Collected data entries
*** Block opens ***

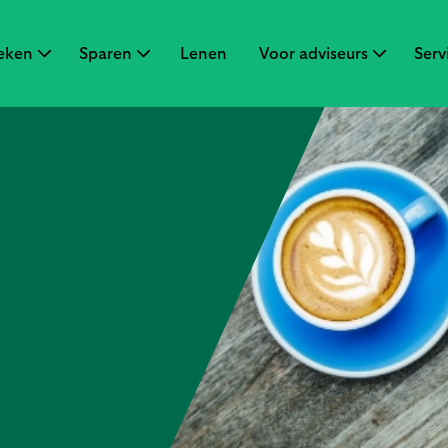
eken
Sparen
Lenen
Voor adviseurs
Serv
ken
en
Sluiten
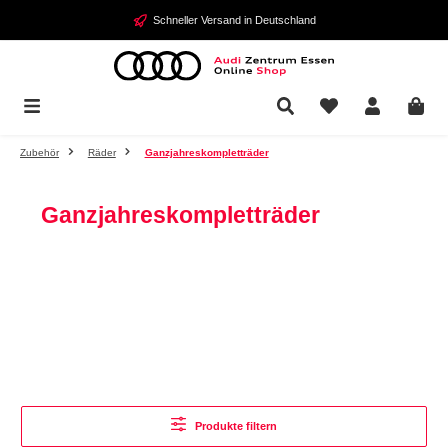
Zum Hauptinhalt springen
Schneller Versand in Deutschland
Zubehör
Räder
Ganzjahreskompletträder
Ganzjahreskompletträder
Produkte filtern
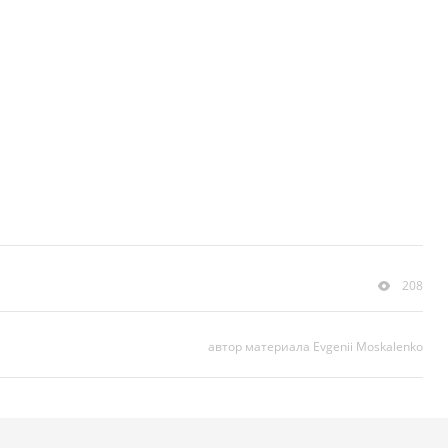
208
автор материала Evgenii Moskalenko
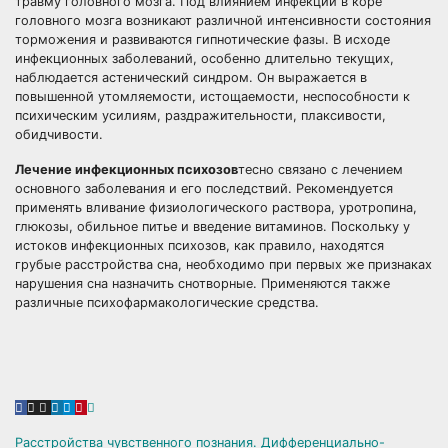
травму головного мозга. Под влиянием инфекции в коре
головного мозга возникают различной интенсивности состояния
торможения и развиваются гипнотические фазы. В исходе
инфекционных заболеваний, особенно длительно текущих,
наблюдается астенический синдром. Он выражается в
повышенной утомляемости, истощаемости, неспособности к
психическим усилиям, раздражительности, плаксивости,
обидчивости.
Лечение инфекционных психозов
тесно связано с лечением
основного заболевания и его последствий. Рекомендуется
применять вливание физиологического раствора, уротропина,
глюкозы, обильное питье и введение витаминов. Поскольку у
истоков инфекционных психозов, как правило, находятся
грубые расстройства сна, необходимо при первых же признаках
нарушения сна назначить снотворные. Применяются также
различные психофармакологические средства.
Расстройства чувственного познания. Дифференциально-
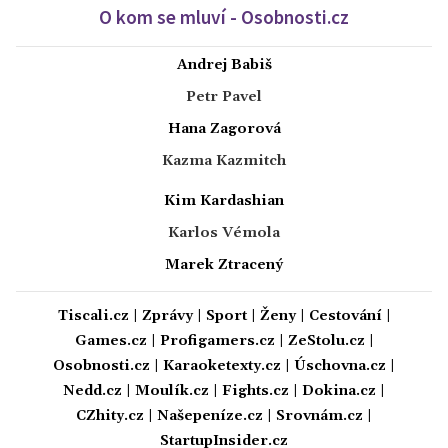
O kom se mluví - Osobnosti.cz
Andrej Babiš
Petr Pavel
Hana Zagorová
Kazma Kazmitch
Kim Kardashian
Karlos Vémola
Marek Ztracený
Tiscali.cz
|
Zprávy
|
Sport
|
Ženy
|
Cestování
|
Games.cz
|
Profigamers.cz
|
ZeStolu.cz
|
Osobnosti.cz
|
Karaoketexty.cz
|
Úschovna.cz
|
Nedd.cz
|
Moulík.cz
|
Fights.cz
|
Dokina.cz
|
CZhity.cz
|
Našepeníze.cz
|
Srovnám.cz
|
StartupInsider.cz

*** Block closes ***
*** Block opens ***

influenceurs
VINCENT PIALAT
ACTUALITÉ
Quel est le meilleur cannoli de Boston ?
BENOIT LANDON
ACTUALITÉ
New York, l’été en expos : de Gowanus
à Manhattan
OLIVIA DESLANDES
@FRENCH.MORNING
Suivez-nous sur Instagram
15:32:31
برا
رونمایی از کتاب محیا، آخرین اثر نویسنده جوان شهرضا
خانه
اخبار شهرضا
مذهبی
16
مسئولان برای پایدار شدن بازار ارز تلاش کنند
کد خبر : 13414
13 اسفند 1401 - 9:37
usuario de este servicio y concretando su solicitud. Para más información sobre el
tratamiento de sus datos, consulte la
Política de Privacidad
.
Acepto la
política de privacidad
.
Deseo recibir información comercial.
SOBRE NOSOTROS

*** Block closes ***

[WORK TO BE COMPLETED] Above are the records. Print exactly, and only, the lines from the line with "Suivez-nous sur Instagram" to the line with "SOBRE NOSOTROS", both inclusive.

[RESPONSE TO THE EXERCISE]
Suivez-nous sur Instagram
15:32:31
برا
رونمایی از کتاب محیا، آخرین اثر نویسنده جوان شهرضا
خانه
اخبار شهرضا
مذهبی
16
مسئولان برای پایدار شدن بازار ارز تلاش کنند
کد خبر : 13414
13 اسفند 1401 - 9:37
usuario de este servicio y concretando su solicitud. Para más información sobre el
tratamiento de sus datos, consulte la
Política de Privacidad
.
Acepto la
política de privacidad
.
Deseo recibir información comercial.
SOBRE NOSOTROS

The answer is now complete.